▶ TASK DETAILS: Look through the listing below for the line containing "Alle produkter (Lagerbeholdning er". Copy it and each line after it up to and including the line containing "Дополнительная информация", exactly, leaving out pictures.

▶ SOURCE RECORDS:
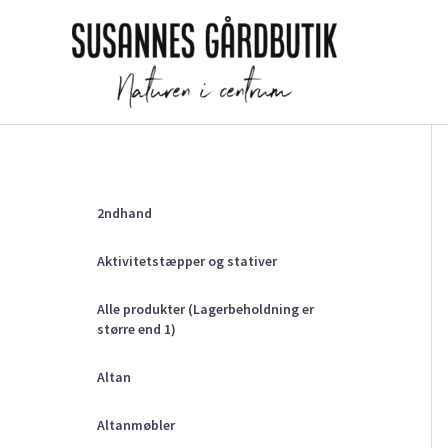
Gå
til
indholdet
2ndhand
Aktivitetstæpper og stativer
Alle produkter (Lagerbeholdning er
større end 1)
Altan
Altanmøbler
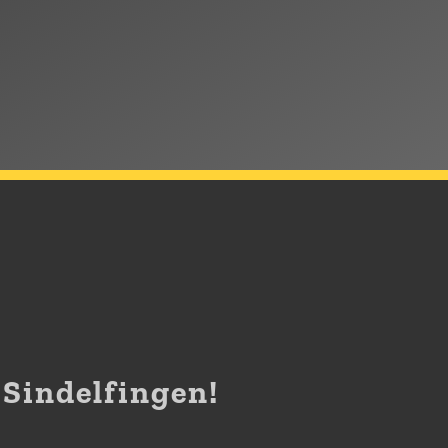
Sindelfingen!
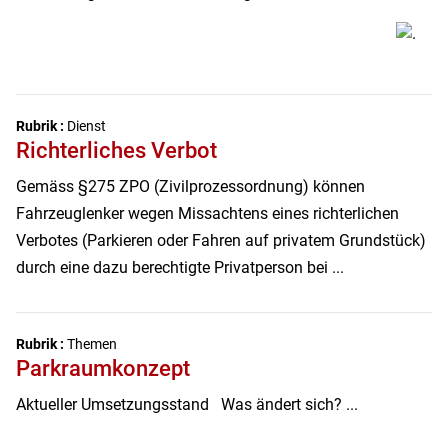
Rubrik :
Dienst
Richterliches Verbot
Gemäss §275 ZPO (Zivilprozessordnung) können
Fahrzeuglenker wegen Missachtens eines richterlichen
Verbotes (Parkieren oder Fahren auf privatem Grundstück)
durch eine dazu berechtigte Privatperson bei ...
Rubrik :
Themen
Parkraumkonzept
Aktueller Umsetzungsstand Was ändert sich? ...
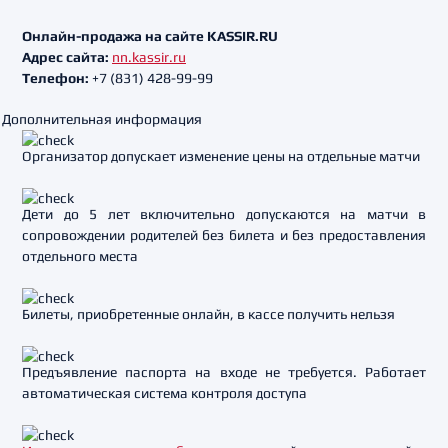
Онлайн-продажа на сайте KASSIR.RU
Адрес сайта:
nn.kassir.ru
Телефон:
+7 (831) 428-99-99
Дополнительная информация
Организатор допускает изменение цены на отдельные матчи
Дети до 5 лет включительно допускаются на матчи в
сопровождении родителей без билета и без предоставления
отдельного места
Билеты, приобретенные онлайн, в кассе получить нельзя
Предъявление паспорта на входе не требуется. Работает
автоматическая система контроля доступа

==

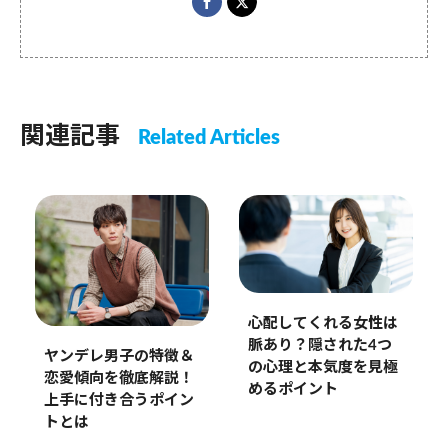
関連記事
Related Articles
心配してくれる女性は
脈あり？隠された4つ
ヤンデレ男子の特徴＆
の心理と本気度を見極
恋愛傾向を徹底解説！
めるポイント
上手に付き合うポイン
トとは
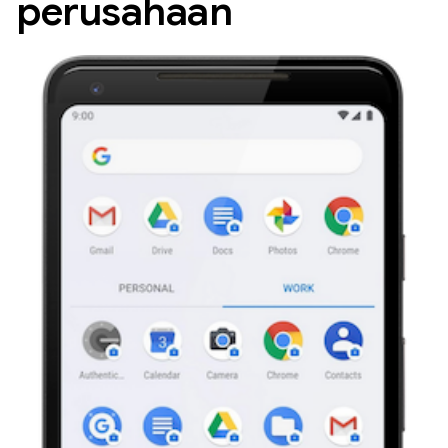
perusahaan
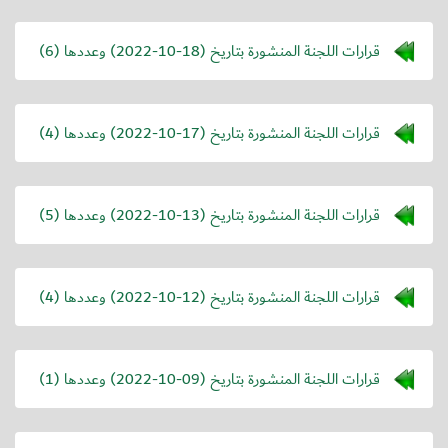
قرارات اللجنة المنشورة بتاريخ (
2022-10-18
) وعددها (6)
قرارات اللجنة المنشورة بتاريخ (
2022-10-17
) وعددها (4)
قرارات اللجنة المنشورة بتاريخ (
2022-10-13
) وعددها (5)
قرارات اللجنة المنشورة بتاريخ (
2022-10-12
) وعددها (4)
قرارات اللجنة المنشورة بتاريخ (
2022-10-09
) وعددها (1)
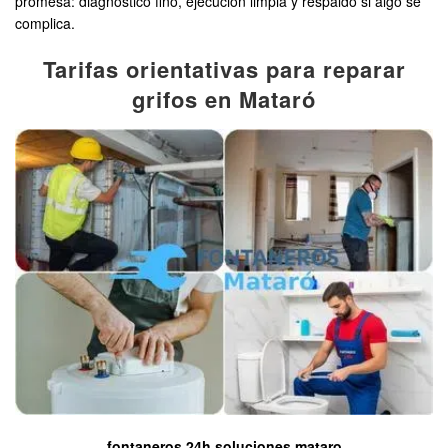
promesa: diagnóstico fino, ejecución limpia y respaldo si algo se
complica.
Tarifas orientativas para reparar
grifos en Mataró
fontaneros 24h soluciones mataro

▶ ANSWER TO THE PROBLEM:
Alle produkter (Lagerbeholdning er
større end 1)
Altan
Altanmøbler
Sindelfingen!
Rubrik :
Dienst
Richterliches Verbot
Gemäss §275 ZPO (Zivilprozessordnung) können
Fahrzeuglenker wegen Missachtens eines richterlichen
Verbotes (Parkieren oder Fahren auf privatem Grundstück)
durch eine dazu berechtigte Privatperson bei ...
Rubrik :
Themen
Parkraumkonzept
Aktueller Umsetzungsstand Was ändert sich? ...
Онлайн-продажа на сайте KASSIR.RU
Адрес сайта:
nn.kassir.ru
Телефон:
+7 (831) 428-99-99
Дополнительная информация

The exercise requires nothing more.